### Data

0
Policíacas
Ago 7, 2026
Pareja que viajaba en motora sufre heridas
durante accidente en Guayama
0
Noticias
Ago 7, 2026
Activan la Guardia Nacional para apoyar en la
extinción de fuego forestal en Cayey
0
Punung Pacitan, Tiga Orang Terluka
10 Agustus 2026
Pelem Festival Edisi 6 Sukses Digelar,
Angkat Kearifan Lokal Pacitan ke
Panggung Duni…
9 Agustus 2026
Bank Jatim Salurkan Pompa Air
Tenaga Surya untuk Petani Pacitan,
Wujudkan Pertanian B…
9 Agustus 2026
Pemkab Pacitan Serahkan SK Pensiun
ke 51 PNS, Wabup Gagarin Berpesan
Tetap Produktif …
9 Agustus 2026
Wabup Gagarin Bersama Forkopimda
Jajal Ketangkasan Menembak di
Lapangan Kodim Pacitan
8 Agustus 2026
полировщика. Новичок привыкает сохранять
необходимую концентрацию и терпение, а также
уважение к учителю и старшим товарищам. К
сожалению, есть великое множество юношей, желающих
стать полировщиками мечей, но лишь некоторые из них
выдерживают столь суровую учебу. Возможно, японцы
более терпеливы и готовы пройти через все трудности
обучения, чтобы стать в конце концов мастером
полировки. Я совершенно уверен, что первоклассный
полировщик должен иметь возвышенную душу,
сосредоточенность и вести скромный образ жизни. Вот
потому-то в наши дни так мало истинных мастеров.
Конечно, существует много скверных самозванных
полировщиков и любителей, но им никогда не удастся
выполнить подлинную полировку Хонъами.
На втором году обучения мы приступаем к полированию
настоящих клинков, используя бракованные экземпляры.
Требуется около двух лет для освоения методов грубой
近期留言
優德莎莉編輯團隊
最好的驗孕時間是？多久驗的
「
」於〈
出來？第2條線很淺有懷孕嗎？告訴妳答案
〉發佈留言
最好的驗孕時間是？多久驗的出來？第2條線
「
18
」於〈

######
### Data

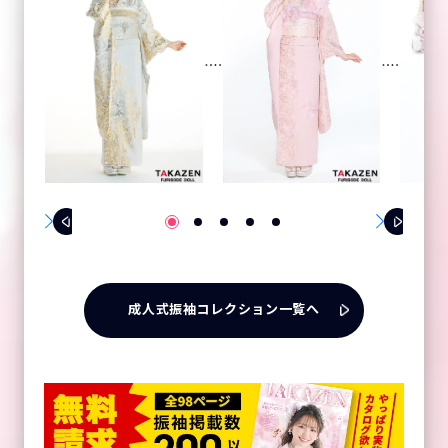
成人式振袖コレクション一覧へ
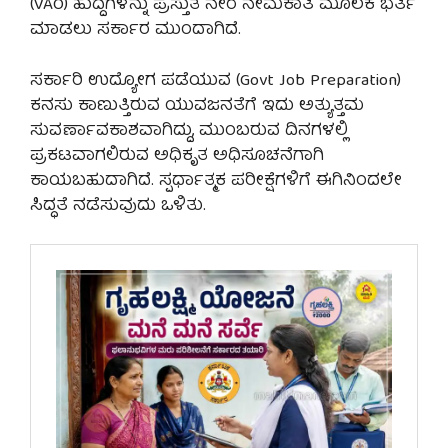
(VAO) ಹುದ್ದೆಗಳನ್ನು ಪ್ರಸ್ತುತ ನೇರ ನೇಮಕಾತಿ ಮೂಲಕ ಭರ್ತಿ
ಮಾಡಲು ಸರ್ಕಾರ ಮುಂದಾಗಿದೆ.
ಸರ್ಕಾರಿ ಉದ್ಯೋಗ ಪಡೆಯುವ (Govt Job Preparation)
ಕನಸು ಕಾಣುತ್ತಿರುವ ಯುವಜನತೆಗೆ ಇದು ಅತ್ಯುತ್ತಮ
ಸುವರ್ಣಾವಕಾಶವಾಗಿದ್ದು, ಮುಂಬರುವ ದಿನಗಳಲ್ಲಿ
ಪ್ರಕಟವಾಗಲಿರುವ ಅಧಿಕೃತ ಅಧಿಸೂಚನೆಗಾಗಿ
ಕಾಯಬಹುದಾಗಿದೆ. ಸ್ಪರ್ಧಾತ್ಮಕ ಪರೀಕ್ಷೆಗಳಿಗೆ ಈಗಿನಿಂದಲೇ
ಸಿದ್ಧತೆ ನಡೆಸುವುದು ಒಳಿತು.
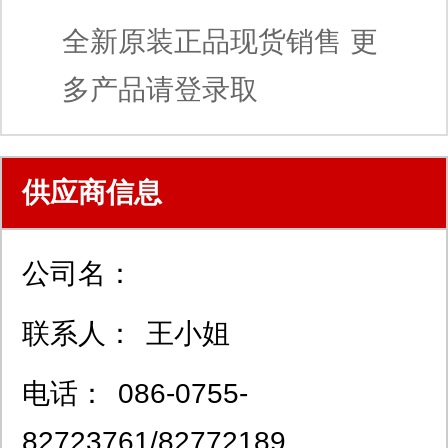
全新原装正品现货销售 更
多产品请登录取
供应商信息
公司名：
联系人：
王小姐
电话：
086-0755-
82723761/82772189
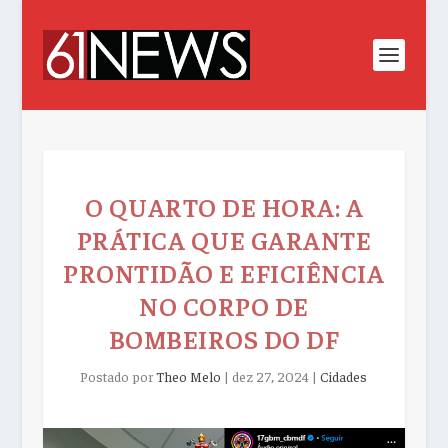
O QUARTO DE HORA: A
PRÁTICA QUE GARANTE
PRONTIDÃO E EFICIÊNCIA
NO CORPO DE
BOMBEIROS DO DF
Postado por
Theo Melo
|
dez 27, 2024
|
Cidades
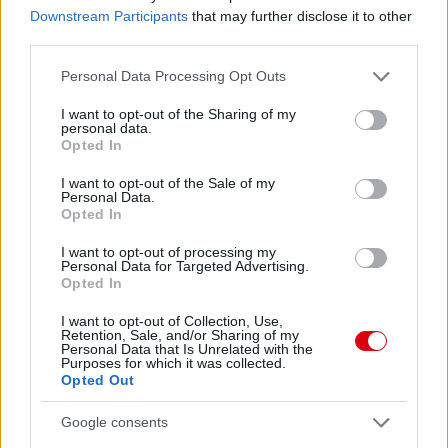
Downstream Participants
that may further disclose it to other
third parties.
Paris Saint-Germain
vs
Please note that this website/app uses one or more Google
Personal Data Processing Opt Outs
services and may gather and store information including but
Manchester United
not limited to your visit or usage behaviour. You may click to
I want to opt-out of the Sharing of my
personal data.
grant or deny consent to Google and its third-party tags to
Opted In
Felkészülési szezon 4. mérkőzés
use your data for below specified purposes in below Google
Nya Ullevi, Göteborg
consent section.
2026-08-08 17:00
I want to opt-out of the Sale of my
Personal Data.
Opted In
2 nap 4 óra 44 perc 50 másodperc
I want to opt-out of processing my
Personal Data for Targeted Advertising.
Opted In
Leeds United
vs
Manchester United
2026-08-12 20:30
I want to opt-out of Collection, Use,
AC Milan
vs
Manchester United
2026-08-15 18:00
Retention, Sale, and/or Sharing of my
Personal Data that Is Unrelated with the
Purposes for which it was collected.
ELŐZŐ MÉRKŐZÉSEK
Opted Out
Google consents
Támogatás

######

Prompt:
Among the lines above, find those that contain the word "your" and copy them.

Output of the exercise:
not limited to your visit or usage behaviour. You may click to
use your data for below specified purposes in below Google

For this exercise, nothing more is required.